I have two lists of objects. Let's call the lists a and b. The objects (for our intents and purposes) are defined as below:
class MyObj:
    def __init__(self, string: str, integer: int):
        self.string = string
        self.integer = integer
    def __eq__(self, other):
        if self.integer == other.integer:
            pass
        else:
            return False
        if fuzz.ratio(self.string, other.string) > 90: # fuzzywuzzy library checks if strings are "similar enough"
            return True
        else:
            return False
Now what I want to achieve is to check which objects in list a are "in" list b (return true against == when compared to some object in list b).
Currently I'm just looping through them as follows:
for obj in a:
    for other_obj in b:
        if a == b:
            <do something>
            break
I strongly suspect that there is a faster way of implementing this. The lists are long. Up to like 100 000 objects each. So this is a big bottleneck in my code.

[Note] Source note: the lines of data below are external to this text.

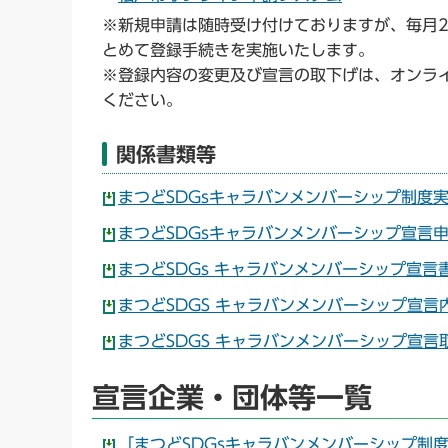
※新規申請は随時受け付けておりますが、毎月
とめて登録手続きを実施いたします。
※登録内容の変更及び宣言の取下げは、オンラ
ください。
関係書類等
まつどSDGsキャラバンメンバーシップ制度実施
まつどSDGsキャラバンメンバーシップ宣言申
まつどSDGs キャラバンメンバーシップ宣言書
まつどSDGS キャラバンメンバーシップ宣言
まつどSDGS キャラバンメンバーシップ宣言
宣言企業・団体等一覧
「まつどSDGsキャラバンメンバーシップ制度」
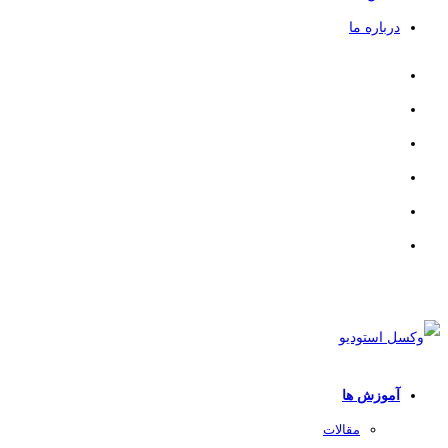
درباره ما
آموزش ها
مقالات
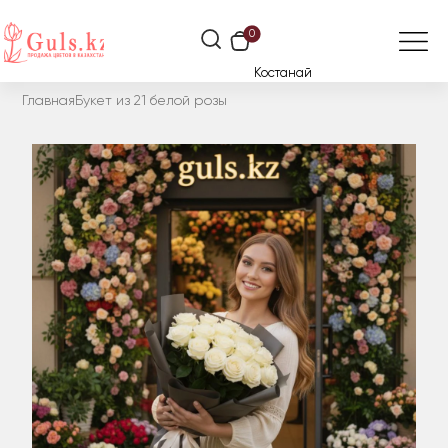
0
Костанай
Главная
Букет из 21 белой розы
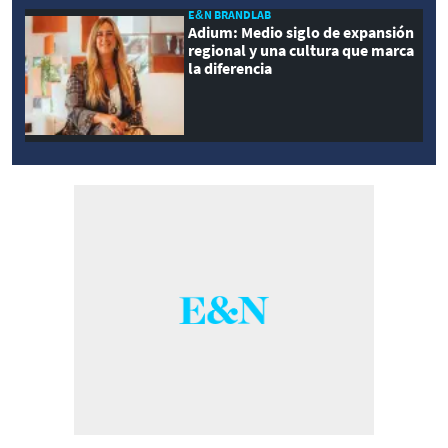
E&N BRANDLAB
Adium: Medio siglo de expansión
regional y una cultura que marca
la diferencia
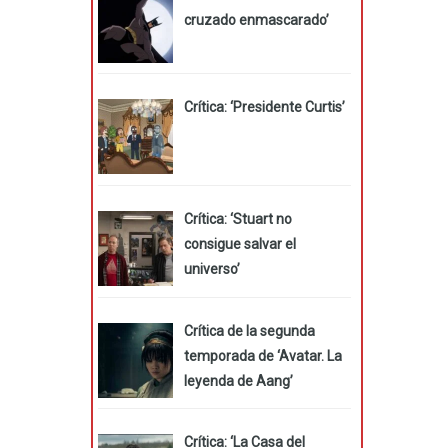
cruzado enmascarado’
Crítica: ‘Presidente Curtis’
Crítica: ‘Stuart no
consigue salvar el
universo’
Crítica de la segunda
temporada de ‘Avatar. La
leyenda de Aang’
Crítica: ‘La Casa del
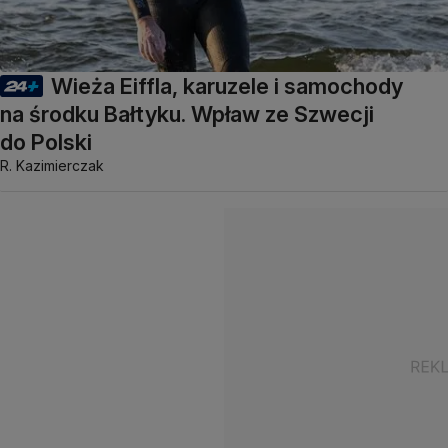
Wieża Eiffla, karuzele i samochody
na środku Bałtyku. Wpław ze Szwecji
do Polski
R. Kazimierczak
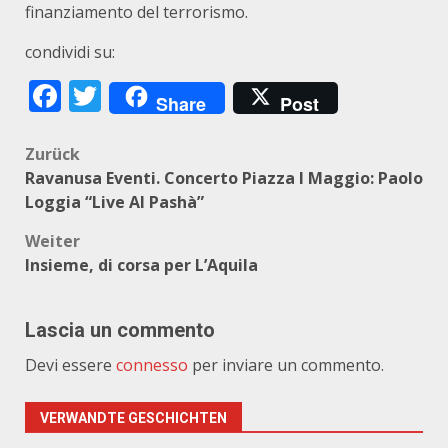
finanziamento del terrorismo.
condividi su:
Facebook
Twitter
Share
Post
Beitragsnavigation
Zurück
Ravanusa Eventi. Concerto Piazza I Maggio: Paolo
Loggia “Live Al Pashà”
Weiter
Insieme, di corsa per L’Aquila
Lascia un commento
Devi essere
connesso
per inviare un commento.
VERWANDTE GESCHICHTEN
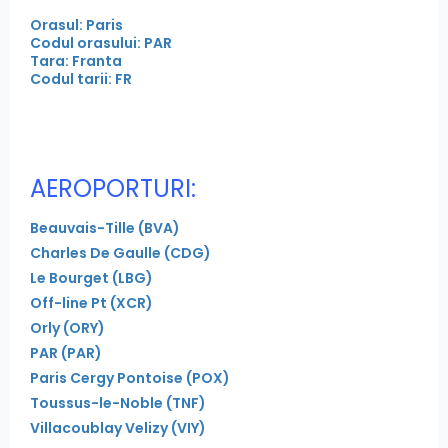
Orasul: Paris
Codul orasului: PAR
Tara: Franta
Codul tarii: FR
AEROPORTURI:
Beauvais-Tille (BVA)
Charles De Gaulle (CDG)
Le Bourget (LBG)
Off-line Pt (XCR)
Orly (ORY)
PAR (PAR)
Paris Cergy Pontoise (POX)
Toussus-le-Noble (TNF)
Villacoublay Velizy (VIY)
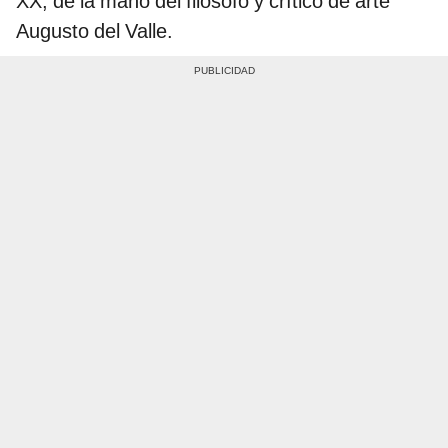
XX, de la mano del filósofo y crítico de arte
Augusto del Valle.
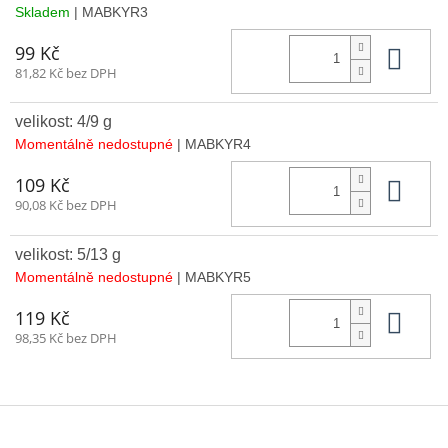
Skladem
| MABKYR3
Do 
99 Kč
81,82 Kč bez DPH
velikost: 4/9 g
Momentálně nedostupné
| MABKYR4
Do 
109 Kč
90,08 Kč bez DPH
velikost: 5/13 g
Momentálně nedostupné
| MABKYR5
Do 
119 Kč
98,35 Kč bez DPH
Z
á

I looked at this answer Fastest way to search a list in python and it suggests that sets work much better. I'm a bit confused by this though:
- How significant is the "removal of duplicates" speedup? I don't expect to have many duplicates in my lists. 
- Can sets remove duplicates and properly hash when I have defined the eq the way I have? 
- How would this compare with pre-ordering the list, and using something like binary search? A set is unordered...
So what is the best approach here? Please provide implementation guidelines in the answer as well.